Lasers in smartphones aren't anything new either. Two years ago, LG was the first smartphone manufacturer to equip one of their units with lasers.
In 2014, the LG G3 was packed with a 5.5-inch Quad HD screen with all the bells and whistles for its innards. On top of all that, the device also had laser autofocusing technology in its 13-megapixel rear camera.
From that point on, lasers caught on. HTC, Oppo, OnePlus, Asus and even Google's latest Nexus 5X and 6P handsets would all have laser-assisted autofocus. Now, Xiaomi is expected to pack the same laser features in its upcoming Mi 5, too.
But first, a primer. Just because a phone's camera is marketed to be equipped with a laser doesn't mean that a laser is directly focusing the camera itself.
How it works is that a laser provides the camera's sensor with a rough estimate of distance to the subject really, really fast. As a result, smartphones equipped with lasers tend to focus faster on a subject than their laser-less counterparts.
With the Mi 5, Xiaomi gets closer and closer to offering a bunch of features at dirt-cheap prices compared to the rest of the players in the smartphone race.
Thanks to a leak from Chinese website Weibo (a Chinese hybrid of America's Facebook and Twitter), the Mi 5 was revealed to have laser-assisted autofocus in its rear camera.
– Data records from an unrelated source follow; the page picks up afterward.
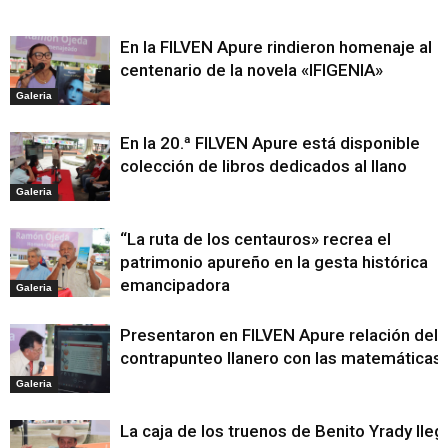
En la FILVEN Apure rindieron homenaje al
centenario de la novela «IFIGENIA»
Galeria
En la 20.ª FILVEN Apure está disponible
colección de libros dedicados al llano
Galeria
“La ruta de los centauros» recrea el
patrimonio apureño en la gesta histórica
emancipadora
Galeria
Presentaron en FILVEN Apure relación del
contrapunteo llanero con las matemáticas
Galeria
La caja de los truenos de Benito Yrady lleg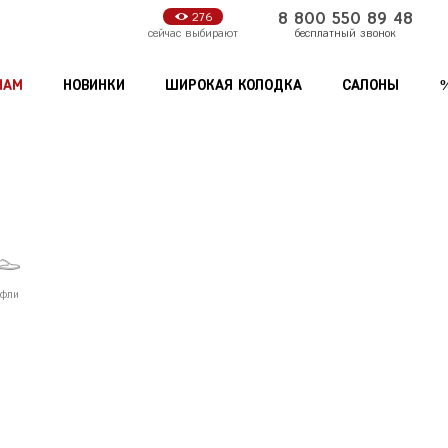
8 800 550 89 48
276
бесплатный звонок
сейчас выбирают
НАМ
НОВИНКИ
ШИРОКАЯ КОЛОДКА
САЛОНЫ
Мужские аксессуары
Женские аксессуары
Кошельки
Зонты
С
Липецк
Самара
Обложки для документов
Сумки
уфли
Санкт-Петербу
Нижний Новгород
Ремни
Кошельки
Саратов
Продолжить покупки
Оформи
Новосибирск
Сочи
Обложки для документов
Ставрополь
Омск
Орёл
Т
Тамбов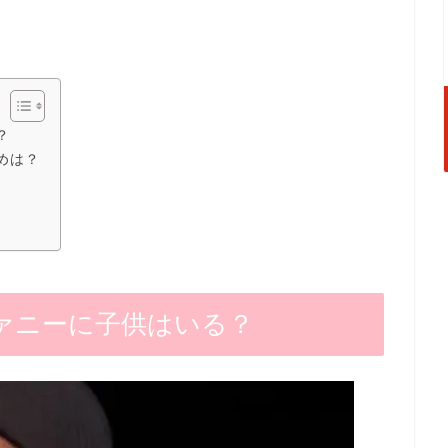
？
めは？
ァニーに子供はいる？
Interestingly as well, an IR blaster was reported to be coming to the device.
IR blasters have been stripped from flagship devices for a while so it's unusual to find it on Xiaomi's high-end handset.
As cool as they sound, especially since "Star Wars" just came around the corner, IR blasters are basically the same infrared blaster used in our remote controls. IR blasters in smartphones just allow them to work just like a remote control for TVs and other home entertainment components.
Other leaked tidbits about the Mi 5 include a Snapdragon 820 processor, 4 GB of RAM, a more rounded back compared to last year's Mi 4 and a rectangular home button similar to that in Samsung devices.